Israeli defense Minister Ezer Weizman is to fly to Cairo early today to lead the Israel delegation to the military talks, which were suspended on Jan. 13.
Meanwhile, U.S. Assistant Secretary of State Alfred Atherton arrived in Cairo after meeting with Foreign Minister Moshe Dayan here yesterday to put the finishing touches on Israel's compromise suggestion for a "declaration of principles" to guide negotiations between Israel and Egypt.
Atherton is to pass the Israeli formula to the Egyptians and Dayan expressed the hope that the Egyptians will respond favorably through the American embassy in Cairo.
Egyptian President Anwar Sadat broke off the political talks, being held in Jerusalem, when he called his delegation home on Jan. 18, complaining that Israel was not interested in a full settlement.
Israeli Prime Minister Menachem Begin broke off the military talks in Cairo shortly after, accusing the semi-official Egyptian press of anti-Semitism. The Israeli Cabinet decided Sunday to resume the military talks after the Egyptian press moderated its attacks.
There is little optimism here, however, about the fate of the political talks and it is uncertain whether Egypt will wish to respond to the Israel compromise proposal until after Sadat has met with president Carter in Washington this weekend.
Atherton, as he boarded his plane for Cairo, told reporters that the future of the political talks will be decided in Washington, according to Israeli radio.
If the political talks resume at all, it may be under a different format, Israeli officials say, but they give no details and few are willing to speculate publicly on the matters before the Sadat-Carter meeting.
Begin told Radio Luxembourg yesterday that if and when political talks resume they would take place in Jerusalem and "in Jerusalem only."
It had been agreed that there would be two separate committees - a political committee and a military committee, he said, and it had been agreed that one would meet in Egypt and the other in Israel. Israeli officials, however, have not dismissed the proposition that military talks could be held in Israel while some kind of revived political talks continue in Cairo.
Begin poured cold water on another suggested compromise that has been widely discussed, most recently and prominently by Israeli Deputy Prime Minister Yigael Yadin: that Israel and Egypt exchange bits of territory to allow Israel to keep the Israeli settlements in the Rafiah salient of the northern Sinai. Begin told Radio Luxembourg that "there is no Israeli suggestion (of this kind) whatsoever and there won't be."
Dayan has said nevertheless that if Egypt should bring the matter up Israel would be willing to discuss it.
Israeli officials have not divulged the contents of their new compromise formula concerning a "declaration of principles." Previously, Begin had said there had been agreement of five out of seven points in the declaration when Sadat broke off talks.
Officials say, however, that Israel could not accept the term "legitimate rights" from the Palestinians, which President Carter suggested in his compromise wording at Aswan on Jan. 4, because it was too open-ended and ill-defined.
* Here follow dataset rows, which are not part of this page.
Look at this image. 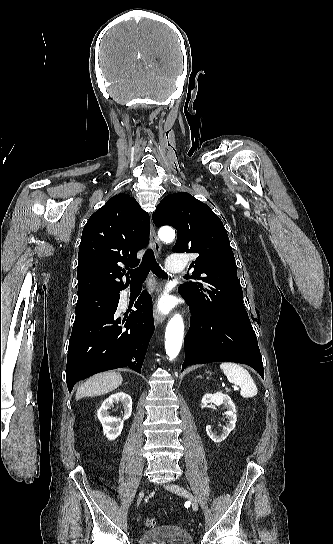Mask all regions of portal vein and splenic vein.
Returning a JSON list of instances; mask_svg holds the SVG:
<instances>
[{"label": "portal vein and splenic vein", "mask_w": 333, "mask_h": 544, "mask_svg": "<svg viewBox=\"0 0 333 544\" xmlns=\"http://www.w3.org/2000/svg\"><path fill=\"white\" fill-rule=\"evenodd\" d=\"M234 390H238V387L237 386H232Z\"/></svg>", "instance_id": "18ae733b"}]
</instances>
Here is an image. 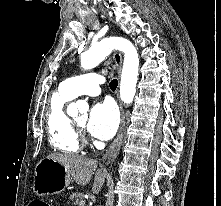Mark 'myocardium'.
<instances>
[{"label": "myocardium", "mask_w": 221, "mask_h": 206, "mask_svg": "<svg viewBox=\"0 0 221 206\" xmlns=\"http://www.w3.org/2000/svg\"><path fill=\"white\" fill-rule=\"evenodd\" d=\"M73 123H74L76 129L78 130V133L79 134L83 133V126L80 125L79 123H77L76 121H73Z\"/></svg>", "instance_id": "1"}]
</instances>
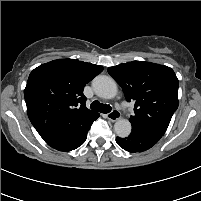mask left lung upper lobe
Returning a JSON list of instances; mask_svg holds the SVG:
<instances>
[{
  "mask_svg": "<svg viewBox=\"0 0 201 201\" xmlns=\"http://www.w3.org/2000/svg\"><path fill=\"white\" fill-rule=\"evenodd\" d=\"M108 73L127 101H135V114L129 119L132 127L167 130L179 104V81L170 67L132 61L109 67Z\"/></svg>",
  "mask_w": 201,
  "mask_h": 201,
  "instance_id": "left-lung-upper-lobe-1",
  "label": "left lung upper lobe"
}]
</instances>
Legitimate rights might, in the view of some Israelis, mean anything including the destruction of Israel, and Israel would want the term more clearly defined.
Secondly, Israel has objected to the discussion of the Palestinian issue "in all its aspects." Again the wording is too vague for Israel and could include Israeli responsibility for Palestinians living outside the West Bank and Gaza Strip.
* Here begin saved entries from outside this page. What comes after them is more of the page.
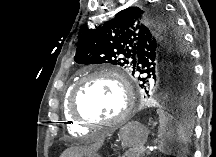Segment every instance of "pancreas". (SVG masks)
<instances>
[{
  "mask_svg": "<svg viewBox=\"0 0 216 157\" xmlns=\"http://www.w3.org/2000/svg\"><path fill=\"white\" fill-rule=\"evenodd\" d=\"M144 152H146V154L150 153V152H147L144 148L139 147V148L133 149L131 153L127 154V156L128 157H144Z\"/></svg>",
  "mask_w": 216,
  "mask_h": 157,
  "instance_id": "cf45deb5",
  "label": "pancreas"
}]
</instances>
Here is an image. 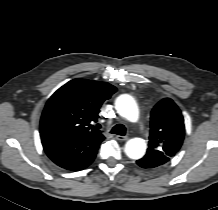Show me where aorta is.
<instances>
[{
  "instance_id": "aorta-1",
  "label": "aorta",
  "mask_w": 218,
  "mask_h": 210,
  "mask_svg": "<svg viewBox=\"0 0 218 210\" xmlns=\"http://www.w3.org/2000/svg\"><path fill=\"white\" fill-rule=\"evenodd\" d=\"M117 112L130 122H136L139 119V109L136 101L130 95H120L115 101ZM146 143L141 138H132L125 144L126 155L134 160L140 159L145 155Z\"/></svg>"
}]
</instances>
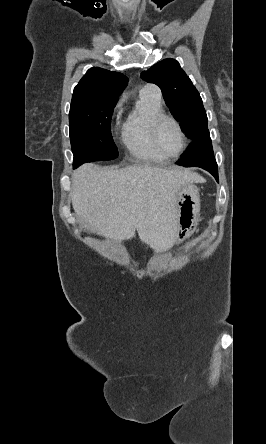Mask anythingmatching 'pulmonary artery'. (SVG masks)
<instances>
[{
    "label": "pulmonary artery",
    "instance_id": "pulmonary-artery-1",
    "mask_svg": "<svg viewBox=\"0 0 266 444\" xmlns=\"http://www.w3.org/2000/svg\"><path fill=\"white\" fill-rule=\"evenodd\" d=\"M141 92L149 93L161 98V91L156 85H146L142 88Z\"/></svg>",
    "mask_w": 266,
    "mask_h": 444
}]
</instances>
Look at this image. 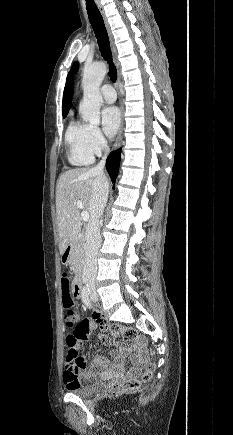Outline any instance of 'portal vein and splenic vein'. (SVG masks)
Wrapping results in <instances>:
<instances>
[{"label":"portal vein and splenic vein","mask_w":233,"mask_h":435,"mask_svg":"<svg viewBox=\"0 0 233 435\" xmlns=\"http://www.w3.org/2000/svg\"><path fill=\"white\" fill-rule=\"evenodd\" d=\"M77 207L79 209H83V203L82 201H77L76 203ZM81 217L83 221H88L89 220V213L87 211H82L81 212Z\"/></svg>","instance_id":"1"}]
</instances>
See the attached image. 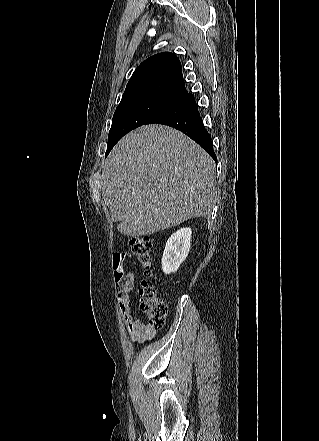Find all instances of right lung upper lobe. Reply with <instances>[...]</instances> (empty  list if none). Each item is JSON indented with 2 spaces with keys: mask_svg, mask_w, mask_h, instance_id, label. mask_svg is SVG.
<instances>
[{
  "mask_svg": "<svg viewBox=\"0 0 319 441\" xmlns=\"http://www.w3.org/2000/svg\"><path fill=\"white\" fill-rule=\"evenodd\" d=\"M187 93L179 59L173 53L162 52L146 59L136 68L120 103L156 98L174 104Z\"/></svg>",
  "mask_w": 319,
  "mask_h": 441,
  "instance_id": "cb5924a9",
  "label": "right lung upper lobe"
}]
</instances>
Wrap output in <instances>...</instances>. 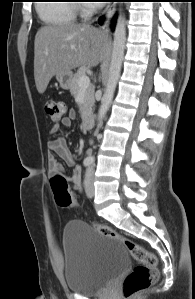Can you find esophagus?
Masks as SVG:
<instances>
[{"instance_id": "34e87169", "label": "esophagus", "mask_w": 195, "mask_h": 299, "mask_svg": "<svg viewBox=\"0 0 195 299\" xmlns=\"http://www.w3.org/2000/svg\"><path fill=\"white\" fill-rule=\"evenodd\" d=\"M114 13H115V3L109 2L104 11L105 20L101 26V29L106 33L109 31L110 21L114 15Z\"/></svg>"}]
</instances>
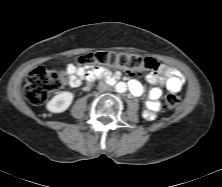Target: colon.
<instances>
[{
  "instance_id": "1",
  "label": "colon",
  "mask_w": 222,
  "mask_h": 187,
  "mask_svg": "<svg viewBox=\"0 0 222 187\" xmlns=\"http://www.w3.org/2000/svg\"><path fill=\"white\" fill-rule=\"evenodd\" d=\"M77 64L83 67L88 74L95 71H107L110 68H121L129 73H135L143 70L153 71L158 67L157 61L150 57L108 51L80 56ZM66 81L67 76L63 72L36 67L27 77L24 96L31 104H42L51 92L60 89ZM179 102L178 94L168 93L164 98V107L172 110L178 106Z\"/></svg>"
}]
</instances>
There is also little optimisim about the possibility of persuading Jordan's King Hussein to join the peace talks.
Atherton met with the king Sunday in Amman. It had previously been hoped that if Egypt and Israel could agree on a "declaration of principles" Hussein might agree to join the talks.
Now Israeli officials are saying that a declaration of principles might not be enough and that Hussein might want to see some progress on the second point of the political agenda - "Guidelines for negotiations relating to the issues of the West Bank and Gaza" - before he would consider joining Eygpt in negotiations with Israel.